*TASK ITEM*:
Look through the listing below and write out exactly the lines from the line with "Linturetki Langouran lintutornille" to the line with "e dan ekstraksi data dokumen (OCR)", both included, and no others.

*RECORDED INFORMATION*:
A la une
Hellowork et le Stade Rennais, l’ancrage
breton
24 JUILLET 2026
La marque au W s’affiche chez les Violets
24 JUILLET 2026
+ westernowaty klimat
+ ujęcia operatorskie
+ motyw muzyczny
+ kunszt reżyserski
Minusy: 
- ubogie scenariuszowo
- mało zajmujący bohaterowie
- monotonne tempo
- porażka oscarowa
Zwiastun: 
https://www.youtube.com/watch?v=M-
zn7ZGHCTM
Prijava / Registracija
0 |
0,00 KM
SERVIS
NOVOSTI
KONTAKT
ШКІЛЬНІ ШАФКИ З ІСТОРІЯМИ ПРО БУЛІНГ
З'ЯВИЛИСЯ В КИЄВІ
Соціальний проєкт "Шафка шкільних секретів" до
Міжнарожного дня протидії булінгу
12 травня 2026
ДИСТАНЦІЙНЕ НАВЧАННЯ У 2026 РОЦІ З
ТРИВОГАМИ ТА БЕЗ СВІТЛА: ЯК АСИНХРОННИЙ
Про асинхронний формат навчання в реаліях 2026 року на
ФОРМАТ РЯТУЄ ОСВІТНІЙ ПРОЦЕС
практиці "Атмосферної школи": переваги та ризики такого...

--

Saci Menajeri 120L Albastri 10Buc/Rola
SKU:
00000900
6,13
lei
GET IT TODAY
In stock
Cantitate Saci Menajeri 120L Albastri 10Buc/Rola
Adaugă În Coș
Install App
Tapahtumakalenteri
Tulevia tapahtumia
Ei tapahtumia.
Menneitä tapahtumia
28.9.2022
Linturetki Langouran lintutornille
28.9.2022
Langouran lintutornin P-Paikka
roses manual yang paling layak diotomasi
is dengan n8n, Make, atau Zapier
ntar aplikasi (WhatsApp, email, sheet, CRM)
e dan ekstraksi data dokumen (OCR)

---

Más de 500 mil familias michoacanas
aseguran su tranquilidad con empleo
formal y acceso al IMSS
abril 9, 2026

*SOLVED PROBLEM*:
Linturetki Langouran lintutornille
28.9.2022
Langouran lintutornin P-Paikka
roses manual yang paling layak diotomasi
is dengan n8n, Make, atau Zapier
ntar aplikasi (WhatsApp, email, sheet, CRM)
e dan ekstraksi data dokumen (OCR)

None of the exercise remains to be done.